== Dataset excerpts
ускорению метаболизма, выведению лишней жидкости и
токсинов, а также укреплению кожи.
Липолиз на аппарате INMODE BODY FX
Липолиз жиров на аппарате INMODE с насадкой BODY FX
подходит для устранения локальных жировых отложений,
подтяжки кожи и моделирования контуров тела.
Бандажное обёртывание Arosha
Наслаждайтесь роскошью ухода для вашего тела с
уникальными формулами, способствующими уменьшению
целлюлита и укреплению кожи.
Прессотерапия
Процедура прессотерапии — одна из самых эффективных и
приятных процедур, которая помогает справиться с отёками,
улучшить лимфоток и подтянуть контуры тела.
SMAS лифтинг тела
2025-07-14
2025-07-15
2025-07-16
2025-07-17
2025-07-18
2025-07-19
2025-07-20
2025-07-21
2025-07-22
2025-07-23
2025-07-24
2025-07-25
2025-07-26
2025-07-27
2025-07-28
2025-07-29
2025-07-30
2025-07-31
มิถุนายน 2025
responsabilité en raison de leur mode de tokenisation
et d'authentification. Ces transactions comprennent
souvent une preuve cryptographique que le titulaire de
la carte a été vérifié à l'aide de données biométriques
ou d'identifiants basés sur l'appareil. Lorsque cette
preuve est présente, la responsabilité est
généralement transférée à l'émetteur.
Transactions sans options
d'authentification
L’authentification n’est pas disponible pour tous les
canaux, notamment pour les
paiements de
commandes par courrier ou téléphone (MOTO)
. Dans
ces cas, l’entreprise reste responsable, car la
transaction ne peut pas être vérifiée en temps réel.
====
== Dataset excerpts
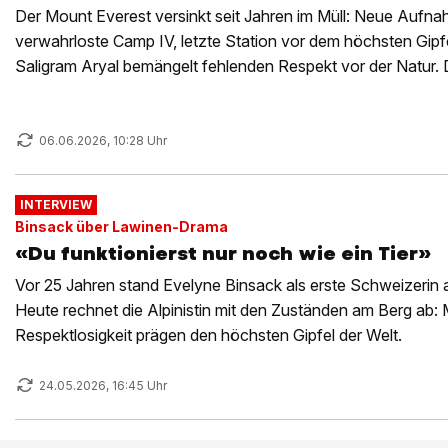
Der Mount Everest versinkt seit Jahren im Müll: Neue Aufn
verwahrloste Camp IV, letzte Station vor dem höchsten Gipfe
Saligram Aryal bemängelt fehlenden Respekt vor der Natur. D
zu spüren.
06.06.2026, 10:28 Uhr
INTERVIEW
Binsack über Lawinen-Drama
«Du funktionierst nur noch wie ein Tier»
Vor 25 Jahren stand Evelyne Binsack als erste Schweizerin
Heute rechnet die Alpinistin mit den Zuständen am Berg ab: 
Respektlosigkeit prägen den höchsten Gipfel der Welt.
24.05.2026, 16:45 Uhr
====
== Dataset excerpts
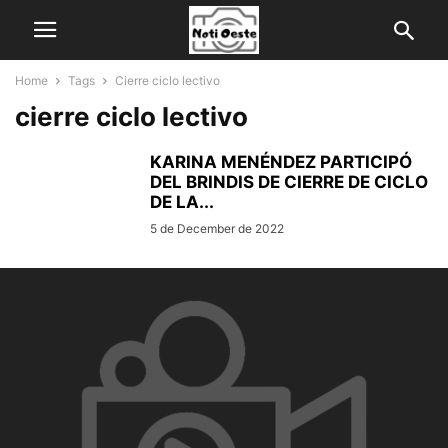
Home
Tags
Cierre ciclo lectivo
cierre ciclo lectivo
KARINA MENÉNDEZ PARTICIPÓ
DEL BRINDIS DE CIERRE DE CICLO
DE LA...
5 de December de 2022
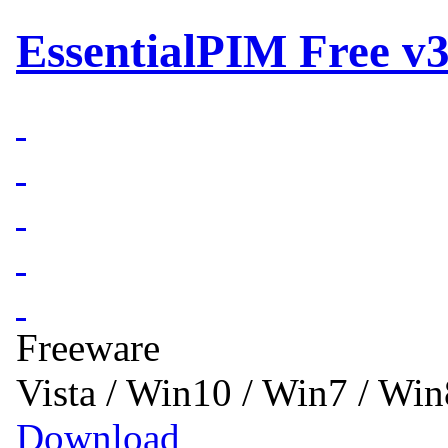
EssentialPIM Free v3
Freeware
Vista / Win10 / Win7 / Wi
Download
====
> **Work task**: Starting with the line that holds "уникальными формулами, способствующими" and ending with the line that holds "transaction ne peut", retype every line in the data above exactly, and nothing else.

> **Written solution**:
уникальными формулами, способствующими уменьшению
целлюлита и укреплению кожи.
Прессотерапия
Процедура прессотерапии — одна из самых эффективных и
приятных процедур, которая помогает справиться с отёками,
улучшить лимфоток и подтянуть контуры тела.
SMAS лифтинг тела
2025-07-14
2025-07-15
2025-07-16
2025-07-17
2025-07-18
2025-07-19
2025-07-20
2025-07-21
2025-07-22
2025-07-23
2025-07-24
2025-07-25
2025-07-26
2025-07-27
2025-07-28
2025-07-29
2025-07-30
2025-07-31
มิถุนายน 2025
responsabilité en raison de leur mode de tokenisation
et d'authentification. Ces transactions comprennent
souvent une preuve cryptographique que le titulaire de
la carte a été vérifié à l'aide de données biométriques
ou d'identifiants basés sur l'appareil. Lorsque cette
preuve est présente, la responsabilité est
généralement transférée à l'émetteur.
Transactions sans options
d'authentification
L’authentification n’est pas disponible pour tous les
canaux, notamment pour les
paiements de
commandes par courrier ou téléphone (MOTO)
. Dans
ces cas, l’entreprise reste responsable, car la
transaction ne peut pas être vérifiée en temps réel.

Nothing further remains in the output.